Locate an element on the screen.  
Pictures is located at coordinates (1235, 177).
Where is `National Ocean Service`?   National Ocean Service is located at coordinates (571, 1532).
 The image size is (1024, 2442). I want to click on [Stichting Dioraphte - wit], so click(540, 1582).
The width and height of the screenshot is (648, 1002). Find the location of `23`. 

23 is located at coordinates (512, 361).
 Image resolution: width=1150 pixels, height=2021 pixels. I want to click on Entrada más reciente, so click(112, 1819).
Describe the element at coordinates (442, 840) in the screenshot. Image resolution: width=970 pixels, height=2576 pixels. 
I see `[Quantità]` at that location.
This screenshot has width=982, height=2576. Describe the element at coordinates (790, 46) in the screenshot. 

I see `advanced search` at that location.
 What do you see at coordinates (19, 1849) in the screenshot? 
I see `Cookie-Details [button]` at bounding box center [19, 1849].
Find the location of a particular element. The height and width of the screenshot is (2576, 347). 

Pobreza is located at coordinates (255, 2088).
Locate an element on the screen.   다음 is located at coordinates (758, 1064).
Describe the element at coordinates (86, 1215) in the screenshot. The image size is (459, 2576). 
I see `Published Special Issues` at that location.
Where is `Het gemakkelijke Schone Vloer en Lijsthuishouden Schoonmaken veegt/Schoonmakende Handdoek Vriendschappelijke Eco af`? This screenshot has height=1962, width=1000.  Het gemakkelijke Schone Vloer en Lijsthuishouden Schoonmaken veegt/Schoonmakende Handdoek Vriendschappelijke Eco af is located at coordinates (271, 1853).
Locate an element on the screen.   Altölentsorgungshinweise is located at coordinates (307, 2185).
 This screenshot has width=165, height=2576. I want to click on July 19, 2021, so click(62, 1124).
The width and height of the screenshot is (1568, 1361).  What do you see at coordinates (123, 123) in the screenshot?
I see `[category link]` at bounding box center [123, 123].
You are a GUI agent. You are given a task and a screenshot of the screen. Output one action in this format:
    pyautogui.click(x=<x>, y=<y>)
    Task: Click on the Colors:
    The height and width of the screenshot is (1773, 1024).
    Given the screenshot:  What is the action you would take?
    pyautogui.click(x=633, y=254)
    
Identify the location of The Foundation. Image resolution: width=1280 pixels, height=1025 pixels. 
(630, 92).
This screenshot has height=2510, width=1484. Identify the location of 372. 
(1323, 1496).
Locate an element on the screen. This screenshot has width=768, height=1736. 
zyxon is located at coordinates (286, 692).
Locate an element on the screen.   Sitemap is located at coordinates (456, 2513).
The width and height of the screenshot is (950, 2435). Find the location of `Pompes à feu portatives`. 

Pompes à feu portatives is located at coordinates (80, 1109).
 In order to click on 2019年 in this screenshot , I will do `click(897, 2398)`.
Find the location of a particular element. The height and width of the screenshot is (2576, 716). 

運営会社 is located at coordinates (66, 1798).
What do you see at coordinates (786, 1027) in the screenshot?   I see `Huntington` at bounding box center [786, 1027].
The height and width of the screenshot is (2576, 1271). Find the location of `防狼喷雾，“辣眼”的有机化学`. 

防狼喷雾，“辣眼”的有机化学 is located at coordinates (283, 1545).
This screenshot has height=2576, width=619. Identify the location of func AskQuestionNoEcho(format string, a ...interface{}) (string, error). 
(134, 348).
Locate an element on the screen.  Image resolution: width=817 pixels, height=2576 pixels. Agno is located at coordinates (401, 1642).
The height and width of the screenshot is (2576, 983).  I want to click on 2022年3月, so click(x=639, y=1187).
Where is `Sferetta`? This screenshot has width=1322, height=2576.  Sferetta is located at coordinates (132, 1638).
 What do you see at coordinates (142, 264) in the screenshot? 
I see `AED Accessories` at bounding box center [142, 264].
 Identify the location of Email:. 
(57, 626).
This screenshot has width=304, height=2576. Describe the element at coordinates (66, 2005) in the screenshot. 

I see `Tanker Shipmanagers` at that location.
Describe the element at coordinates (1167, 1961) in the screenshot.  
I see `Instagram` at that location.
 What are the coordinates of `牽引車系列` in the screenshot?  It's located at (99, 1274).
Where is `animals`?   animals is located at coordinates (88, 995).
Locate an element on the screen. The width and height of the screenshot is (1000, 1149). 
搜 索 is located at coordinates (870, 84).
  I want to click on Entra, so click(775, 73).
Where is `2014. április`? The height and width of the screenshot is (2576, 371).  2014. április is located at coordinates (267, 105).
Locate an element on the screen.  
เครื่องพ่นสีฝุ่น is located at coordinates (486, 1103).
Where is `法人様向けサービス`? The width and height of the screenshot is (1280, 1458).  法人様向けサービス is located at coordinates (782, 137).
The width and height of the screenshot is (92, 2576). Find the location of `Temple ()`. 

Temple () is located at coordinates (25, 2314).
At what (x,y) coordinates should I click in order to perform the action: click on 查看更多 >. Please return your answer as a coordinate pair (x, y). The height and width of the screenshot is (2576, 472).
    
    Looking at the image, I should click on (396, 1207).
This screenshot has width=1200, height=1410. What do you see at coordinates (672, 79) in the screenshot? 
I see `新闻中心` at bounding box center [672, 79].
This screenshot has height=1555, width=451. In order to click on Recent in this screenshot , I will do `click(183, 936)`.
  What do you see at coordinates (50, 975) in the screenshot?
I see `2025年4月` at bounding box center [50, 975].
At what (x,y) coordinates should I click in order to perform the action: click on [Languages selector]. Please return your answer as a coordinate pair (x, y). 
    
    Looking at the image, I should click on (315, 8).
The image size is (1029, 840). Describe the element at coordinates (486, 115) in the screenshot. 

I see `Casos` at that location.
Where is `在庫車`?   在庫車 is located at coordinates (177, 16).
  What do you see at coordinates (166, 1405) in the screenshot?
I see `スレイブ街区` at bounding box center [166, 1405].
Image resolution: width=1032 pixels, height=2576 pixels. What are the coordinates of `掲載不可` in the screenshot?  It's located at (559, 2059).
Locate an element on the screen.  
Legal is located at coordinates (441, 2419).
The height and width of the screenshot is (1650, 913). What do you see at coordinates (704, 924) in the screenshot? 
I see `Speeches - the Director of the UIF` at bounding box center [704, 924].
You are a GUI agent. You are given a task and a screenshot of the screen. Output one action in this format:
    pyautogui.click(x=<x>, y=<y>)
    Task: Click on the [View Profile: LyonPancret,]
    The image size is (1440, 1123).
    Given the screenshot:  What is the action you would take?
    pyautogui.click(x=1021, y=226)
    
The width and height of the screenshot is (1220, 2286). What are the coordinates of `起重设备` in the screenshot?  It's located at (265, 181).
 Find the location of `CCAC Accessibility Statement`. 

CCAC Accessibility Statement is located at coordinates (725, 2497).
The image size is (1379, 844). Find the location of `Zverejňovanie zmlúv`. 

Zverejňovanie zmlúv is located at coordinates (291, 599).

Exercise:
Retype all the records above without changing a word.

Written answer:
Locate an element on the screen.  
Pictures is located at coordinates (1235, 177).
Where is `National Ocean Service`?   National Ocean Service is located at coordinates (571, 1532).
 The image size is (1024, 2442). I want to click on [Stichting Dioraphte - wit], so click(540, 1582).
The width and height of the screenshot is (648, 1002). Find the location of `23`. 

23 is located at coordinates (512, 361).
 Image resolution: width=1150 pixels, height=2021 pixels. I want to click on Entrada más reciente, so click(112, 1819).
Describe the element at coordinates (442, 840) in the screenshot. Image resolution: width=970 pixels, height=2576 pixels. 
I see `[Quantità]` at that location.
This screenshot has width=982, height=2576. Describe the element at coordinates (790, 46) in the screenshot. 

I see `advanced search` at that location.
 What do you see at coordinates (19, 1849) in the screenshot? 
I see `Cookie-Details [button]` at bounding box center [19, 1849].
Find the location of a particular element. The height and width of the screenshot is (2576, 347). 

Pobreza is located at coordinates (255, 2088).
Locate an element on the screen.   다음 is located at coordinates (758, 1064).
Describe the element at coordinates (86, 1215) in the screenshot. The image size is (459, 2576). 
I see `Published Special Issues` at that location.
Where is `Het gemakkelijke Schone Vloer en Lijsthuishouden Schoonmaken veegt/Schoonmakende Handdoek Vriendschappelijke Eco af`? This screenshot has height=1962, width=1000.  Het gemakkelijke Schone Vloer en Lijsthuishouden Schoonmaken veegt/Schoonmakende Handdoek Vriendschappelijke Eco af is located at coordinates (271, 1853).
Locate an element on the screen.   Altölentsorgungshinweise is located at coordinates (307, 2185).
 This screenshot has width=165, height=2576. I want to click on July 19, 2021, so click(62, 1124).
The width and height of the screenshot is (1568, 1361).  What do you see at coordinates (123, 123) in the screenshot?
I see `[category link]` at bounding box center [123, 123].
You are a GUI agent. You are given a task and a screenshot of the screen. Output one action in this format:
    pyautogui.click(x=<x>, y=<y>)
    Task: Click on the Colors:
    The height and width of the screenshot is (1773, 1024).
    Given the screenshot:  What is the action you would take?
    pyautogui.click(x=633, y=254)
    
Identify the location of The Foundation. Image resolution: width=1280 pixels, height=1025 pixels. 
(630, 92).
This screenshot has height=2510, width=1484. Identify the location of 372. 
(1323, 1496).
Locate an element on the screen. This screenshot has width=768, height=1736. 
zyxon is located at coordinates (286, 692).
Locate an element on the screen.   Sitemap is located at coordinates (456, 2513).
The width and height of the screenshot is (950, 2435). Find the location of `Pompes à feu portatives`. 

Pompes à feu portatives is located at coordinates (80, 1109).
 In order to click on 2019年 in this screenshot , I will do `click(897, 2398)`.
Find the location of a particular element. The height and width of the screenshot is (2576, 716). 

運営会社 is located at coordinates (66, 1798).
What do you see at coordinates (786, 1027) in the screenshot?   I see `Huntington` at bounding box center [786, 1027].
The height and width of the screenshot is (2576, 1271). Find the location of `防狼喷雾，“辣眼”的有机化学`. 

防狼喷雾，“辣眼”的有机化学 is located at coordinates (283, 1545).
This screenshot has height=2576, width=619. Identify the location of func AskQuestionNoEcho(format string, a ...interface{}) (string, error). 
(134, 348).
Locate an element on the screen.  Image resolution: width=817 pixels, height=2576 pixels. Agno is located at coordinates (401, 1642).
The height and width of the screenshot is (2576, 983).  I want to click on 2022年3月, so click(x=639, y=1187).
Where is `Sferetta`? This screenshot has width=1322, height=2576.  Sferetta is located at coordinates (132, 1638).
 What do you see at coordinates (142, 264) in the screenshot? 
I see `AED Accessories` at bounding box center [142, 264].
 Identify the location of Email:. 
(57, 626).
This screenshot has width=304, height=2576. Describe the element at coordinates (66, 2005) in the screenshot. 

I see `Tanker Shipmanagers` at that location.
Describe the element at coordinates (1167, 1961) in the screenshot.  
I see `Instagram` at that location.
 What are the coordinates of `牽引車系列` in the screenshot?  It's located at (99, 1274).
Where is `animals`?   animals is located at coordinates (88, 995).
Locate an element on the screen. The width and height of the screenshot is (1000, 1149). 
搜 索 is located at coordinates (870, 84).
  I want to click on Entra, so click(775, 73).
Where is `2014. április`? The height and width of the screenshot is (2576, 371).  2014. április is located at coordinates (267, 105).
Locate an element on the screen.  
เครื่องพ่นสีฝุ่น is located at coordinates (486, 1103).
Where is `法人様向けサービス`? The width and height of the screenshot is (1280, 1458).  法人様向けサービス is located at coordinates (782, 137).
The width and height of the screenshot is (92, 2576). Find the location of `Temple ()`. 

Temple () is located at coordinates (25, 2314).
At what (x,y) coordinates should I click in order to perform the action: click on 查看更多 >. Please return your answer as a coordinate pair (x, y). The height and width of the screenshot is (2576, 472).
    
    Looking at the image, I should click on (396, 1207).
This screenshot has width=1200, height=1410. What do you see at coordinates (672, 79) in the screenshot? 
I see `新闻中心` at bounding box center [672, 79].
This screenshot has height=1555, width=451. In order to click on Recent in this screenshot , I will do `click(183, 936)`.
  What do you see at coordinates (50, 975) in the screenshot?
I see `2025年4月` at bounding box center [50, 975].
At what (x,y) coordinates should I click in order to perform the action: click on [Languages selector]. Please return your answer as a coordinate pair (x, y). 
    
    Looking at the image, I should click on (315, 8).
The image size is (1029, 840). Describe the element at coordinates (486, 115) in the screenshot. 

I see `Casos` at that location.
Where is `在庫車`?   在庫車 is located at coordinates (177, 16).
  What do you see at coordinates (166, 1405) in the screenshot?
I see `スレイブ街区` at bounding box center [166, 1405].
Image resolution: width=1032 pixels, height=2576 pixels. What are the coordinates of `掲載不可` in the screenshot?  It's located at (559, 2059).
Locate an element on the screen.  
Legal is located at coordinates (441, 2419).
The height and width of the screenshot is (1650, 913). What do you see at coordinates (704, 924) in the screenshot? 
I see `Speeches - the Director of the UIF` at bounding box center [704, 924].
You are a GUI agent. You are given a task and a screenshot of the screen. Output one action in this format:
    pyautogui.click(x=<x>, y=<y>)
    Task: Click on the [View Profile: LyonPancret,]
    The image size is (1440, 1123).
    Given the screenshot:  What is the action you would take?
    pyautogui.click(x=1021, y=226)
    
The width and height of the screenshot is (1220, 2286). What are the coordinates of `起重设备` in the screenshot?  It's located at (265, 181).
 Find the location of `CCAC Accessibility Statement`. 

CCAC Accessibility Statement is located at coordinates (725, 2497).
The image size is (1379, 844). Find the location of `Zverejňovanie zmlúv`. 

Zverejňovanie zmlúv is located at coordinates (291, 599).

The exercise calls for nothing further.